While most captains of industry are unable to see anything that is not in their own immediate advantage, a few, a rare few, do recognize that there are vulnerable people out there who have been screwed by the system and many of them may seeks “solutions” to their problems that may involve insurrection, as far-fetched as that may sound to some of us. As Robert H. Dugger, a lobbyist for the financial industry told Evan Osnos, “Anyone who’s in this community knows people who are worried that America is heading toward something like the Russian Revolution.”  When you hear that you must conclude the guilt is oozing out of control.

 

Many of the über  rich think, as the aristocracy of France did before the French Revolution that the poor can eat grass. Others fear revolution that might upset their privileges. Dugger said,  “People know the only real answer is, fix the problem,” he said. “It’s a reason most of them give a lot of money to good causes.” At the same time, though, they invest in the mechanics of escape.” Investing in justice is just something that does not come naturally to the super-rich. It is the last thing they think of. Escape is something that leaps to mind.

Elite fantasies of escape are often exactly that–fantasies. There are all kinds of logistical problems. Many of the wealthy cannot see these problems. They assume there must be a way for them to escape. Can’t money solve all problems? After all they deserve that escape. They have earned that right to escape. So at least they think. Why do they have all this money if they can’t use it to escape. That is the only form of justice many of them understand.

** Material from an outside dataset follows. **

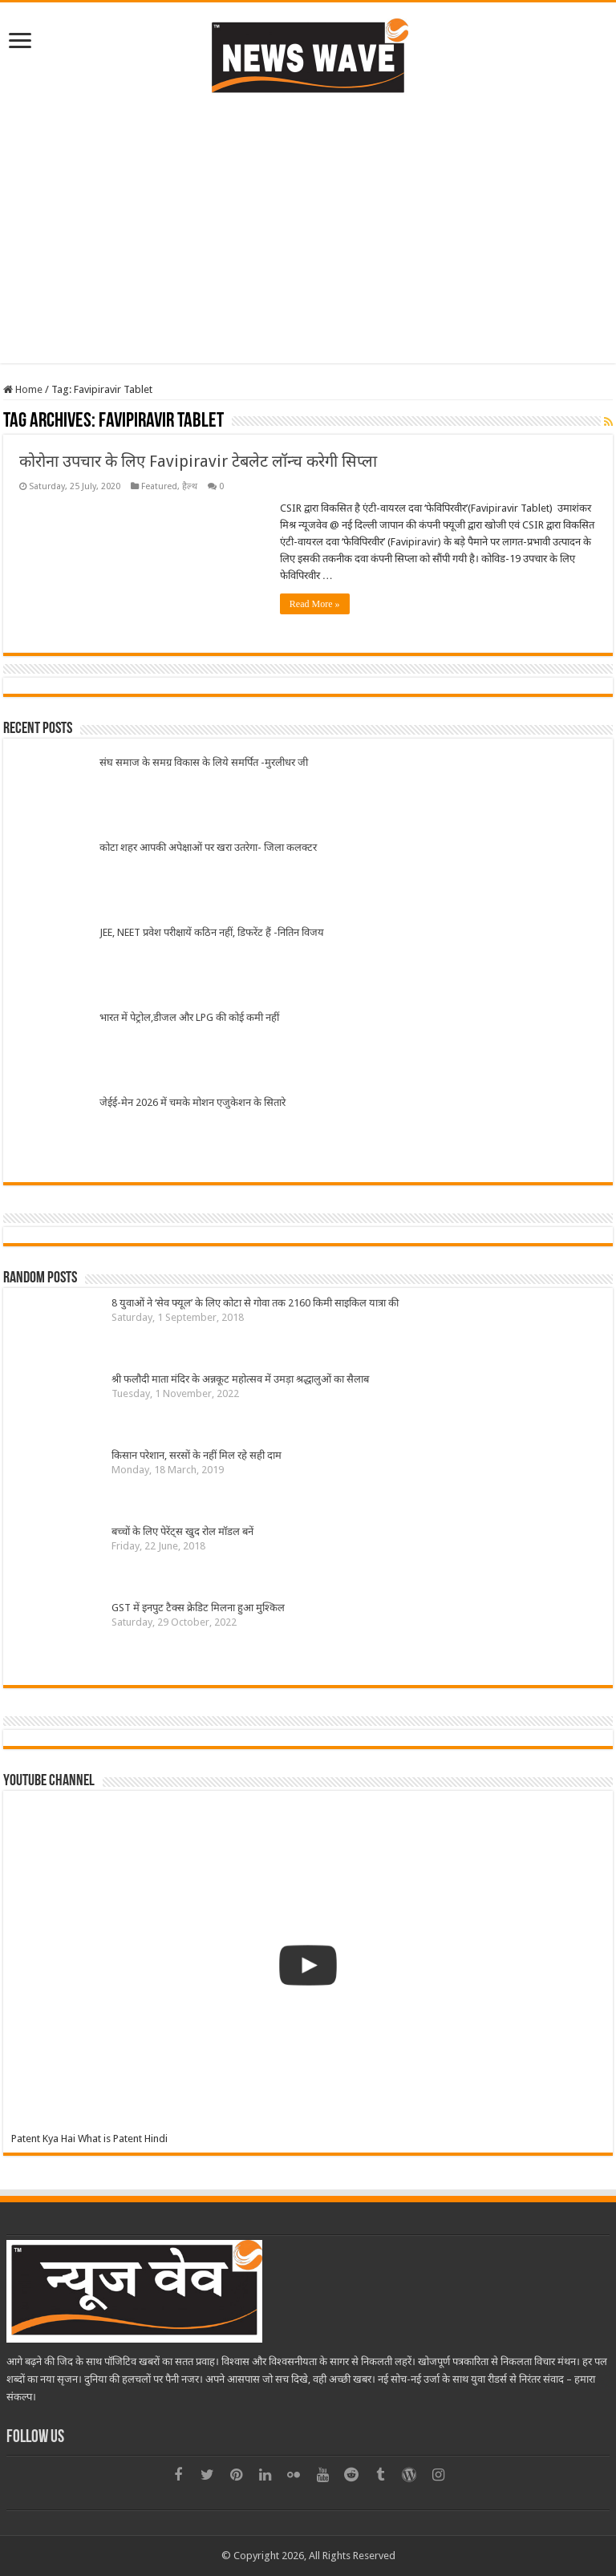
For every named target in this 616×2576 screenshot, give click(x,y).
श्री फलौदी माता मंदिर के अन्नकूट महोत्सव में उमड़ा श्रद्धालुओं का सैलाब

Dugger told Osnos about a lavish dinner in New York City after 9/11 and the bursting of the dot-com bubble, “A group of centi-millionaires and a couple of billionaires were working through end-of-America scenarios and talking about what they’d do. Most said they’ll fire up their planes and take their families to Western ranches or homes in other countries.” One of the guests was skeptical, Dugger said. “He leaned forward and asked, ‘Are you taking your pilot’s family, too? And what about the maintenance guys? If revolutionaries are kicking in doors, how many of the people in your life will you have to take with you?’ The questioning continued. In the end, most agreed they couldn’t run.” You can run, but you can’t hide.

It is also interesting how the privileged classes have selected things to worry about.  As Osnos reported,

“Élite anxiety cuts across political lines. Even financiers who supported Trump for President, hoping that he would cut taxes and regulations, have been unnerved at the ways his insurgent campaign seems to have hastened a collapse of respect for established institutions. Dugger said, “The media is under attack now. They wonder, Is the court system next? Do we go from ‘fake news’ to ‘fake evidence’? For people whose existence depends on enforceable contracts, this is life or death.”

 

All of this shows that guilt can lead to paranoia.  If you fear that the tables will turn, no ideas are too far out there.